Несколько мемуаристов середины второй половины XIX века рисуют одну и ту же картину: старая женщина, «маленькая-маленькая, сморщенная, как печеное яблоко», слушает романс Михаила Глинки «Я помню чудное мгновенье» (кстати, посвященный композитором дочери А. П. Керн — Екатерине), и слезы текут по ее щекам. В последние свои годы у Анны Петровны появилась одна слабость — она только и делала, что вспоминала о Пушкине, и это становилось причиной многочисленных шуток окружающих ее людей — впрочем, достаточно беззлобных.

Незадолго до смерти Анны Петровны Александр Сергеевич напомнил ей о себе самым неожиданным образом. Вот как эта история выглядит в изложении артиста Малого театра Осипа Правдина: «Я шел к Виноградским. Дойдя до их дома, я был поражен необычайно шумливой толпой. Шестнадцать крепких битюгов, запряженных по четыре в ряд, цугом, везли какую-то колесную платформу, на которой была помещена громадная, необычайной величины гранитная глыба, которая застряла и не двигалась. Эта глыба была пьедесталом памятника Пушкину… Больная… встревожилась, стала расспрашивать, и когда после настойчивых ее требований (ее боялись взволновать) ей сказали, в чем дело, она упокоилась, облегченно вздохнула и сказала с блаженной улыбкой: “А, наконец-то! Ну, слава Богу, давно пора!”»

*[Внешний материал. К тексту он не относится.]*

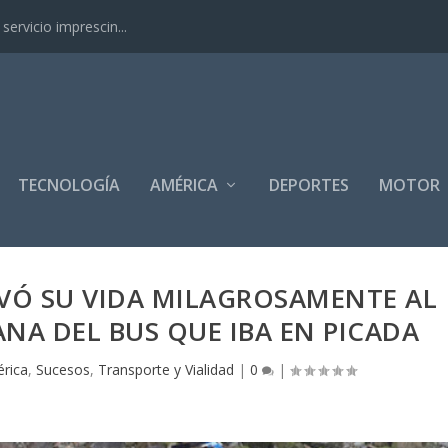
ervicio imprescin...
TECNOLOGÍA
AMÉRICA
DEPORTES
MOTOR
LVÓ SU VIDA MILAGROSAMENTE AL
NA DEL BUS QUE IBA EN PICADA
rica
,
Sucesos
,
Transporte y Vialidad
|
0
|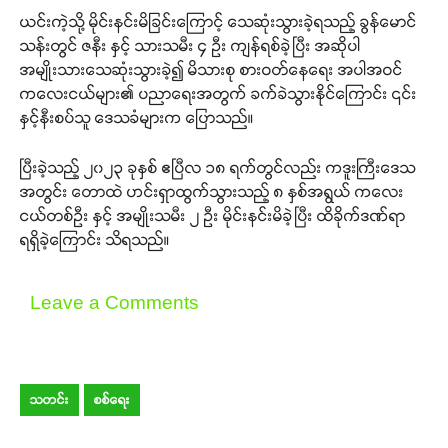
ယင်းကဲ့သို့ မိုင်းနင်းမိခြင်းကြောင့် သေဆုံးသွားခဲ့ရသည့် ခွန်မောင်
သန်းတွင် ဇနီး နှင့် သားသမီး ၄ ဦး ကျန်ရစ်ခဲ့ပြီး အဆိုပါ
အမျိုးသားသေဆုံးသွားခဲ့၍ မိသားစု စားဝတ်နေရေး အပါအဝင်
ကလေးငယ်များ၏ ပညာရေးအတွက် ခက်ခဲသွားနိုင်ကြောင်း ၎င်း
နှင့်နီးစပ်သူ ဒေသခံများက ပြောသည်။
ပြီးခဲ့သည့် ၂၀၂၃ ခုနှစ် ဧပြီလ ၁၈ ရက်တွင်လည်း ကဒူးကြီးဒေသ
အတွင်း တောထဲ ဟင်းရှာထွက်သွားသည့် ၈ နှစ်အရွယ် ကလေး
ငယ်တစ်ဦး နှင့် အမျိုးသမီး ၂ ဦး မိုင်းနင်းမိခဲ့ပြီး ထိခိုက်ဒဏ်ရာ
ရရှိခဲ့ကြောင်း သိရသည်။
Leave a Comments
သတင်း
စစ်ရေး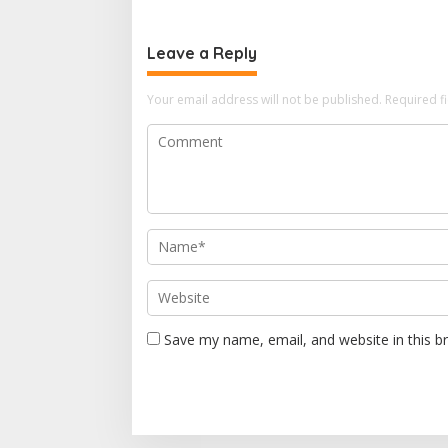
Leave a Reply
Your email address will not be published.
Required f
Save my name, email, and website in this b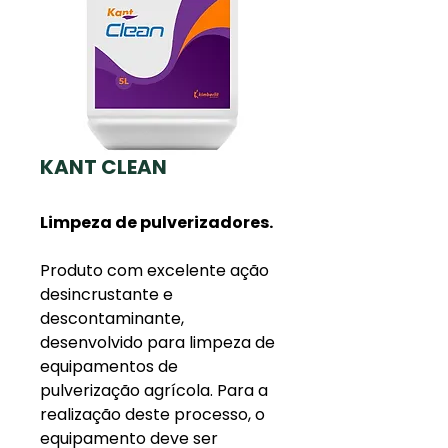
KANT CLEAN
Limpeza de pulverizadores.
Produto com excelente ação
desincrustante e
descontaminante,
desenvolvido para limpeza de
equipamentos de
pulverização agrícola. Para a
realização deste processo, o
equipamento deve ser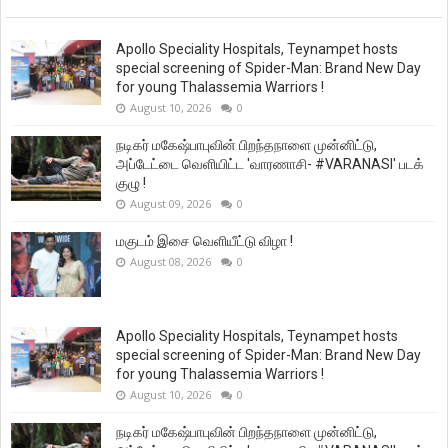
Apollo Speciality Hospitals, Teynampet hosts
special screening of Spider-Man: Brand New Day
for young Thalassemia Warriors !
August 10, 2026
0
நடிகர் மகேஷ்பாபுவின் பிறந்தநாளை முன்னிட்டு,
அப்டேட்டை வெளியிட்ட 'வாரணாசி- #VARANASI' படக்
குழு !
August 09, 2026
0
மகுடம் இசை வெளியீட்டு விழா !
August 08, 2026
0
Apollo Speciality Hospitals, Teynampet hosts
special screening of Spider-Man: Brand New Day
for young Thalassemia Warriors !
August 10, 2026
0
நடிகர் மகேஷ்பாபுவின் பிறந்தநாளை முன்னிட்டு,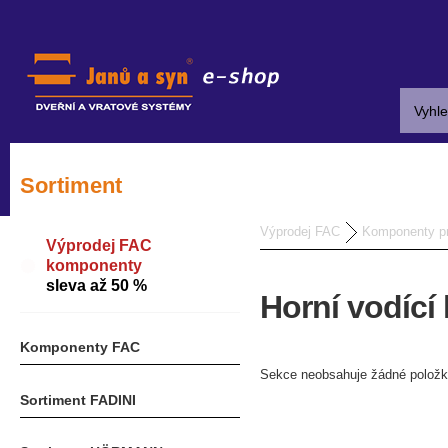
Sortiment
Výprodej FAC
Komponenty pr
Výprodej FAC
komponenty
sleva až 50 %
Horní vodící
Komponenty FAC
Sekce neobsahuje žádné položk
Sortiment FADINI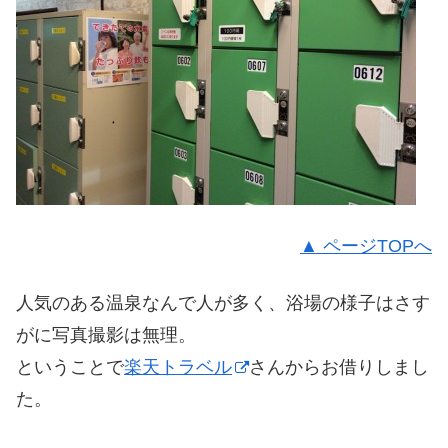
▲ ページTOPへ
人気のある温泉なんで人が多く、浴場の様子はさす
がに写真撮影は無理。
ということで
楽天トラベル
さんからお借りしまし
た。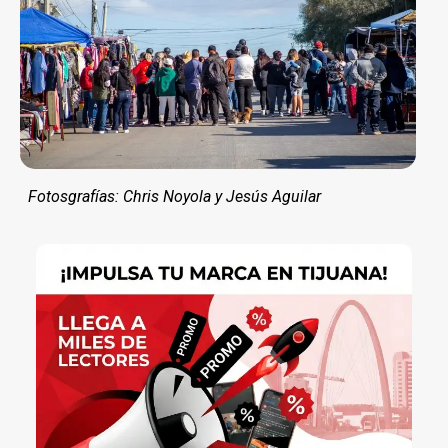
Fotosgrafías: Chris Noyola y Jesús Aguilar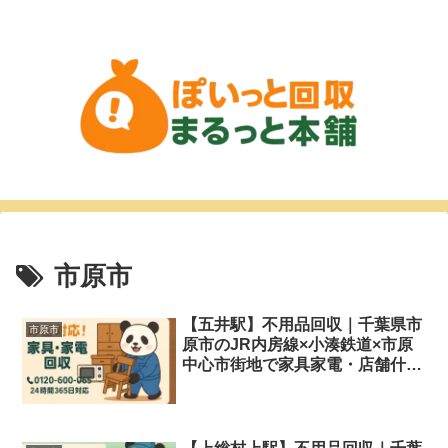
市原市
【五井駅】不用品回収｜千葉県市
市原市
原市のJR内房線×小湊鉄道×市原
中心市街地で家具家電・店舗什
器・サーバー機器を即日対応＆格
安処分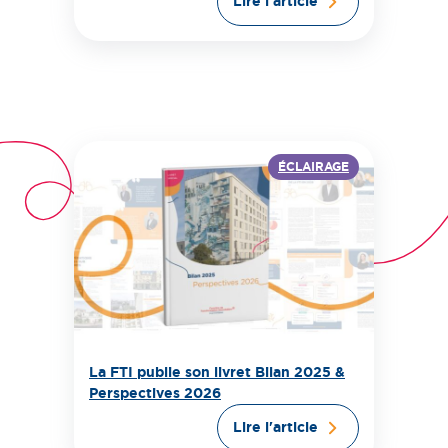
Lire l'article
ÉCLAIRAGE
La FTI publie son livret Bilan 2025 &
Perspectives 2026
Lire l'article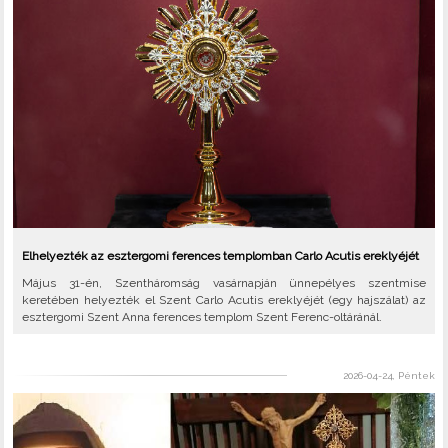
Elhelyezték az esztergomi ferences templomban Carlo Acutis ereklyéjét
Május 31-én, Szentháromság vasárnapján ünnepélyes szentmise
keretében helyezték el Szent Carlo Acutis ereklyéjét (egy hajszálat) az
esztergomi Szent Anna ferences templom Szent Ferenc-oltáránál.
2026-04-24, Péntek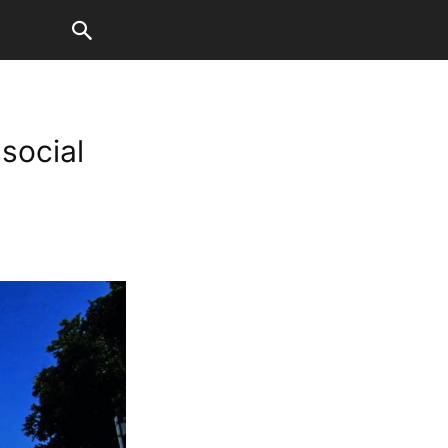
social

Этот эпизод положил начало красивой легенде, которая давно уже принимается за факт. Будто бы, когда Керн умерла и ее повезли на вечное упокоение в Тверскую губернию, чтобы похоронить рядом со вторым мужем, на выезде из Москвы скорбная процессия встретилась с ввозимым в город памятником Пушкину. Но — положа руку на сердце — Анна Петровна заслужила такую легенду. Ведь чудное мгновенье, соединившее ее с великим поэтом, не закончится уже никогда.